I dont understand why the interger Value "hash" is getting lower in/after the 3 loop.
I would guess this happen because the uint limitation is 2,147,483,647
.
BUT... when i try to go step by step the value is equal to 2146134658
?.
I´m not that good in math but it should be lower than the limitation.
#define FNV_PRIME_32 16777619
#define FNV_OFFSET_32 2166136261U
unsigned int hash_function(const char *string, unsigned int size)
{
unsigned int str_len = strlen(string);
if (str_len == 0) exit(0);
unsigned int hash = FNV_OFFSET_32;
for (unsigned int i = 0; i < str_len; i++)
{
hash = hash ^ string[i];
// Multiply by prime number found to work well
hash = hash * FNV_PRIME_32;
if (hash > 765010506)
printf("YO!\n");
else
printf("NOO!\n");
}
return hash % size;
}
If you are wondering this if statement is only for me.
if (hash > 765010506)
printf("YO!\n");
else
printf("NOO!\n");
765010506
is the value for hash after the next run through the loop.
I dont understand why the interger Value "hash" is getting lower in/after the 3 loop.
All unsigned integer arithmetic in C is modular arithmetic.
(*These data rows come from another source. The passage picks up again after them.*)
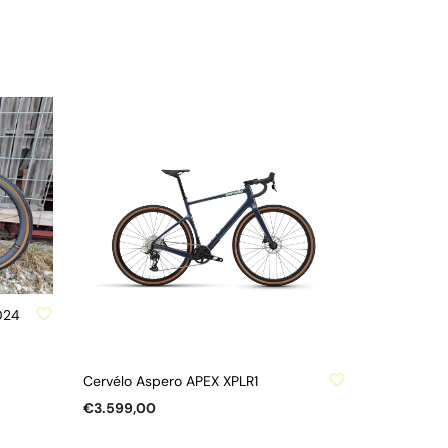
024
ZU WUNSCHLISTE HINZUFÜGEN
Cervélo Aspero APEX XPLR1
€
3.599,00
Dieses
AUSFÜHRUNG WÄHLEN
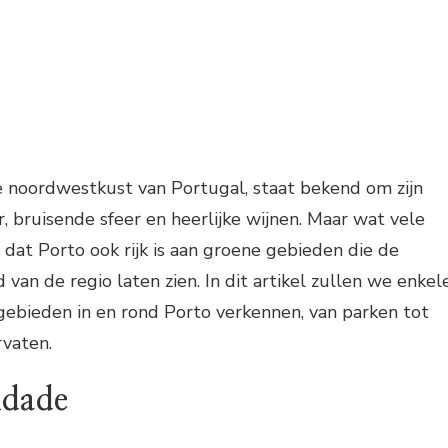
e noordwestkust van Portugal, staat bekend om zijn
r, bruisende sfeer en heerlijke wijnen. Maar wat vele
 dat Porto ook rijk is aan groene gebieden die de
 van de regio laten zien. In dit artikel zullen we enkel
gebieden in en rond Porto verkennen, van parken tot
rvaten.
idade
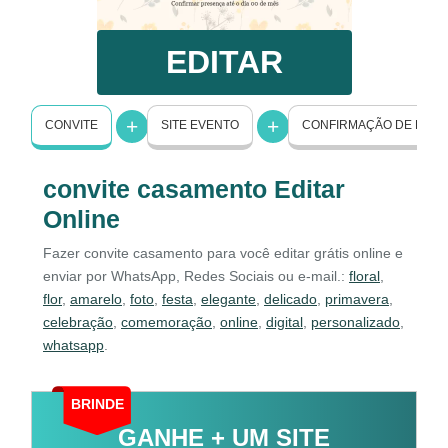
EDITAR
CONVITE
SITE EVENTO
CONFIRMAÇÃO DE PRE
convite casamento Editar
Online
Fazer convite casamento para você editar grátis online e
enviar por WhatsApp, Redes Sociais ou e-mail.:
floral
,
flor
,
amarelo
,
foto
,
festa
,
elegante
,
delicado
,
primavera
,
celebração
,
comemoração
,
online
,
digital
,
personalizado
,
whatsapp
.
BRINDE
GANHE + UM SITE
For unsigned int
, it is modulo UINT_MAX + 1
; for unsigned long
, modulo ULONG_MAX + 1
, and so on.
(a
modulo m
means the remainder of a
divided by m
; in C, a % m
if both a
and m
are unsigned integer types.)
On many current architectures, unsigned int
is a 32-bit unsigned integer type, with UINT_MAX == 4294967295
.
Let's look at what this means in practice, for multiplication (by 65520, which happens to be an interesting value; 216 - 16):
unsigned int x = 1;
int i;
for (i = 0; i < 10; i++) {
printf("%u\n", x);
x = x * 65520;
}
The output is
1
65520
4292870400
50327552
3221291008
4293918720
16777216
4026531840
0
0
What? How? How come the result ends up zero? That cannot happen!
Sure it can. In fact, you can show mathematically that it happens eventually whenever the multiplier is even, and the modulo is with respect to a power of two (232, here).
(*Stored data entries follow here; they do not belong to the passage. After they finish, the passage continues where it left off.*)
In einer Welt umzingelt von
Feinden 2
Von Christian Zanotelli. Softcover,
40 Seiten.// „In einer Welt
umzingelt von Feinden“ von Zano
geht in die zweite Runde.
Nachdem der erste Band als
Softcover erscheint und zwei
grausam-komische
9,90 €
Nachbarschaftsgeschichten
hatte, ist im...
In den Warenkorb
Your particular multiplier is odd, however; so, it does not suffer from the above. However, it still wraps around due to the modulo operation. If we retry the same with your multiplier, 16777619
, and a bit longer sequence,
unsigned int x = 1;
int i;
for (i = 0; i < 20; i++) {
printf("%u\n", x);
x = x * 16777619;
}
we get
1
16777619
637696617
1055306571
1345077009
1185368003
4233492473
878009595
1566662433
558416115
1485291145
3870355883
3549196337
924097827
3631439385
3600621915
878412353
2903379027
3223152297
390634507
In fact, it turns out that this sequence is 1,073,741,824 iterations long (before it repeats itself), and will never yield 0, 2, 4, 5, 6, 7, 8, 10, 12, 13, 14, or 15, for example -- that is, if it starts from 1. It even takes 380 iterations to get a result smaller than 16,777,619 (16,689,137).
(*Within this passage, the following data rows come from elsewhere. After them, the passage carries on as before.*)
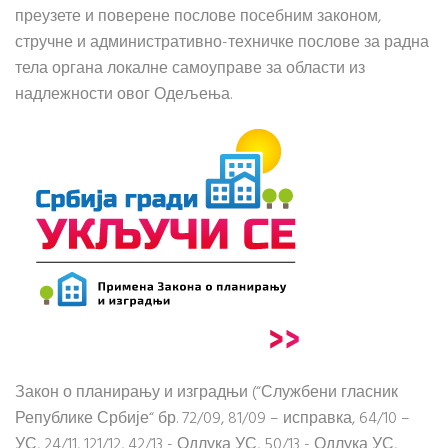
преузете и поверене послове посебним законом,
стручне и административно-техничке послове за радна
тела органа локалне самоуправе за области из
надлежности овог Одељења.
Закон о планирању и изградњи (“Службени гласник
Републике Србије“ бр. 72/09, 81/09 – исправка, 64/10 –
УС, 24/11, 121/12, 42/13 - Одлука УС, 50/13 - Одлука УС,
For a hash function, that is okay. Each new nonzero input changes the state, so the sequence is not "locked". But, there is no reason to expect the hash value increases monotonically as the length of the hashed data increases; it is much better to assume it is "roughly random" instead: not really random, as it depends on the input only, but also not obviously regular-looking.